Aviva rejects around one out of eight whiplash claims because they are suspect or fraudulent, the insurer said today.
It is currently investigating nearly 17,000 personal injury claims for suspected fraud – 1,000 more than last year.
In all, Aviva said it recorded a 5.4% increase in the value of fraud in 2017 to £90m, two-thirds of which was attributed to ‘crash for cash’ and fake whiplash claims.
The £59m worth of motor fraud detected was £9m up on the 2016 figures.
“Despite recent industry figures showing a drop in the number of motor claims paid, these figures show that the UK’s largest insurer is not seeing any let-up in the number of bogus personal injury claims it is dealing with,” Aviva claimed.
It said the figures demonstrated the importance of the Civil Liability Bill, which would “remove the financial incentive for opportunistic fraud and bring down the cost of motor insurance [and also] remove the financial incentives behind the nearly 900 million nuisance calls and texts made chasing an injury or insurance issue”.
Though Aviva said the level of organised motor fraud declined last year, it still has nearly 3,000 suspect claims under investigation with links to organised fraud or gangs.
“This decrease was offset by an increase in the numbers of low-speed accidents which have resulted in bogus injury claims.”
Tom Gardiner, head of fraud at Aviva UK Insurance, said: “Whilst it’s good news that the number of accidents is falling, we are still detecting more fraudulent claims than before.
“Whiplash fraud continues to present the biggest threat to customers – not just in terms of pushing premiums up, but by fraudsters putting innocent motorists at the risk of real harm by deliberately causing accidents to make bogus whiplash claims.
“Change is urgently needed.
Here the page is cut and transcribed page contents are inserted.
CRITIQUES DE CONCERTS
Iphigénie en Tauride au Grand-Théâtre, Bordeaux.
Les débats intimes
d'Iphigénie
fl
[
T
The proposed Civil Liability Bill will deter fraudsters from pursuing their campaign of crash for cash, simply to line their pockets. The good news in the meantime is that we are detecting, disrupting and prosecuting more fraud.”
Aviva said that last year it helped to bring 68 successful criminal prosecutions for fraud, carrying 143 years of prison sentences.
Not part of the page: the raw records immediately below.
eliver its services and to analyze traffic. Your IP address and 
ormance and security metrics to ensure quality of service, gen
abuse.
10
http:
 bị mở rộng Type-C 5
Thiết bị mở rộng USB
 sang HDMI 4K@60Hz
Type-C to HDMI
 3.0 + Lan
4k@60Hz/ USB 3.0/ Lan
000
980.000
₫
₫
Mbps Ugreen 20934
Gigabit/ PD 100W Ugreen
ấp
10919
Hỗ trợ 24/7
It also defended its customers against more than 800 “spurious” claims of being responsible for motor accidents, and in the last two years has had more than 250 claims against its customers struck out due to findings of fundamental dishonesty.
The insurer said it now screened all new and existing motor business to prevent fraudsters and gangs from buying policies with the express intention of submitting fraudulent claims. Last year, it avoided more than 14,000 policies where the applicant had known links to fraud.